I started applying my Realistic Brick Compound to the chimneys of the house as I wanted to start somewhere small and fairly inconspicuous just incase it went wrong and I had to wipe it all off...

This was what I started with; some repositionable spray mount, my brick compound, my brick stencil and a few tools like a mug and a knife.

The spray mount was Elmer's Repositionable Mounting Spray...and was quite hard to work with. It seemed to take a few sprays until the stencil would become sticky enough to stick first time and I think it stuck to me more than it stuck to the wood! 
I'm hoping it was partly due to the fact that the paint on the chimneys seemed not to have taken as well as to the rest of the house, so maybe it'll stick better when I brick the other walls!
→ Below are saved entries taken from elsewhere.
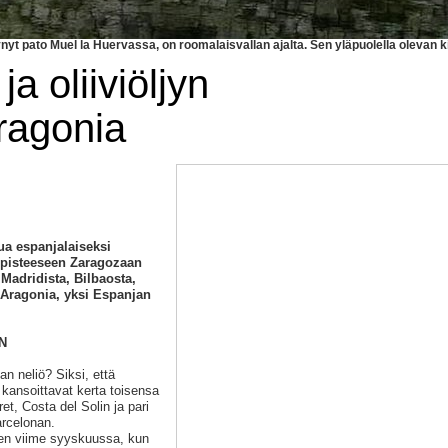
yt pato Muel la Huervassa, on roomalaisvallan ajalta. Sen yläpuolella olevan 
ja oliiviöljyn
ragonia
ua espanjalaiseksi
ipisteeseen Zaragozaan
Madridista, Bilbaosta,
 Aragonia, yksi Espanjan
N
n neliö? Siksi, että
 kansoittavat kerta toisensa
t, Costa del Solin ja pari
arcelonan.
een viime syyskuussa, kun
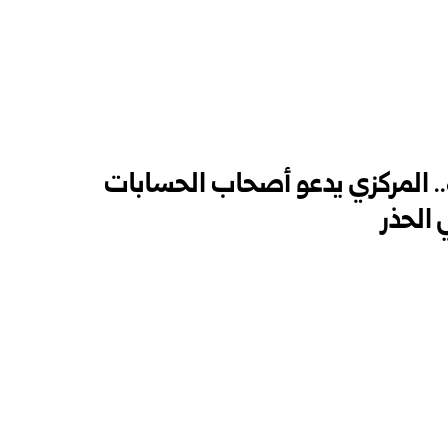
.. المركزي يدعو أصحاب الحسابات
 الحذر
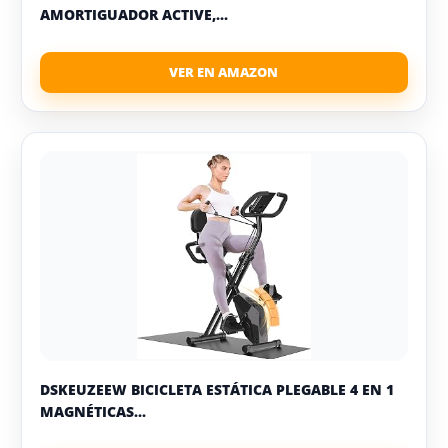
AMORTIGUADOR ACTIVE,...
DSKEUZEEW BICICLETA ESTÁTICA PLEGABLE 4 EN 1
MAGNÉTICAS...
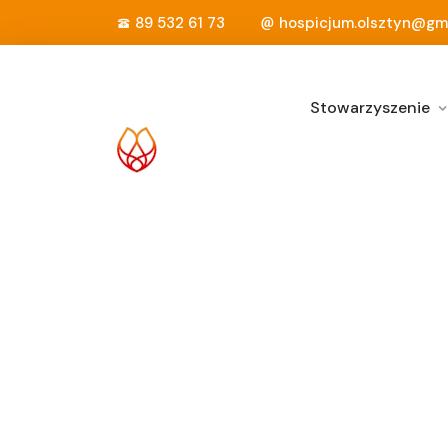
89 532 61 73
hospicjum.olsztyn@gm
Stowarzyszenie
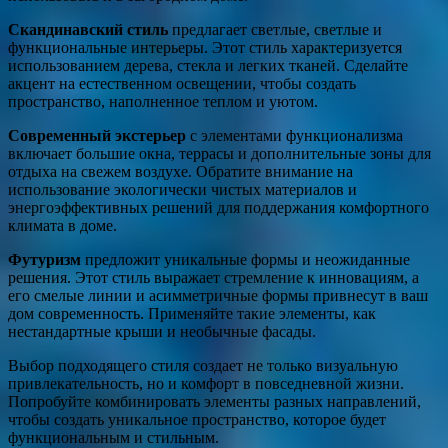
Скандинавский стиль
предлагает светлые, светлые и
функциональные интерьеры. Этот стиль характеризуется
использованием дерева, стекла и легких тканей. Сделайте
акцент на естественном освещении, чтобы создать
пространство, наполненное теплом и уютом.
Современный экстерьер
с элементами функционализма
включает большие окна, террасы и дополнительные зоны для
отдыха на свежем воздухе. Обратите внимание на
использование экологически чистых материалов и
энергоэффективных решений для поддержания комфортного
климата в доме.
Футуризм
предложит уникальные формы и неожиданные
решения. Этот стиль выражает стремление к инновациям, а
его смелые линии и асимметричные формы привнесут в ваш
дом современность. Применяйте такие элементы, как
нестандартные крыши и необычные фасады.
Выбор подходящего стиля создает не только визуальную
привлекательность, но и комфорт в повседневной жизни.
Попробуйте комбинировать элементы разных направлений,
чтобы создать уникальное пространство, которое будет
функциональным и стильным.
But I still have sticky fingers...which are now fluffy from washing and drying them! 

The brick compound looks like this; you add water to it to make into a paste, much the texture of wet sand. Smooth but spreadable and not runny. You barely needed any water for this mix. For maybe 2 teaspoons of powder you only need a few drops of water. It's very forgiving as well because you can add more water or more powder to get the consistency right and it stays wet for ages, but if it does start drying out, you can add a few more drops of water to bring it back to life. 
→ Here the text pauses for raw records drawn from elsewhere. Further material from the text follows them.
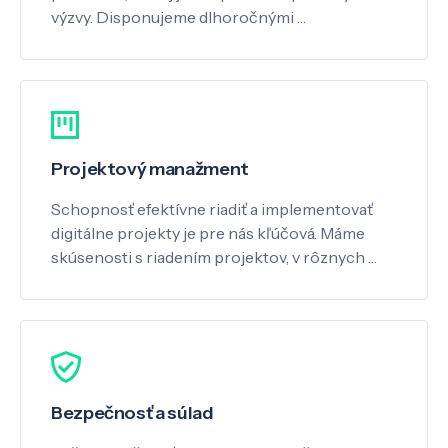
výzvy. Disponujeme dlhoročnými …
Projektový manažment
Schopnosť efektívne riadiť a implementovať
digitálne projekty je pre nás kľúčová. Máme
skúsenosti s riadením projektov, v rôznych …
Bezpečnosť a súlad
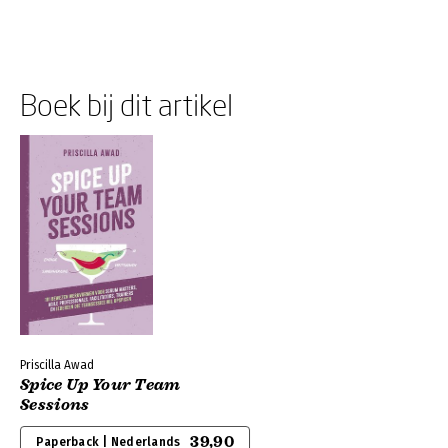
Boek bij dit artikel
Priscilla Awad
Spice Up Your Team
Sessions
39,90
Paperback | Nederlands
So the first step of stencilling was to spray the stencil (outside), wait 30 seconds or so, then stick the stencil onto the house, lining everything up - which takes a while! - and making sure all parts of the stencil are stuck down so the compound doesn't bleed underneath! As I said, this took a while as, even though I only sprayed one side of the stencil, it seemed to make both sides very sticky and then had a habit of sticking to me more than the house! At one point, I thought I might lose a layer of skin I was stuck so much!

Next, I spread some of the compound mixture over the stencil with a knife, making sure everything was covered and then smoothed it over. 

Peel the stencil away...

And you have bricks! 
This was the first part I did and I think they look Victorian/Edwardian already!
The effect is really good and I'm sure it'll look even more impressive once it's all covered; I only did the chimneys today and it took me an hour and a half to do that! It's a very fiddly task; the lining up of the stencil round corners etc. and getting the stencil to stick where you want it to takes time, but hopefully the next part will be easier as it'll be a wider, flatter surface and I can stencil large parts at a time.

That'll hopefully be tomorrow or the next day, before I travel down South to see the family, so hopefully I'll update soon!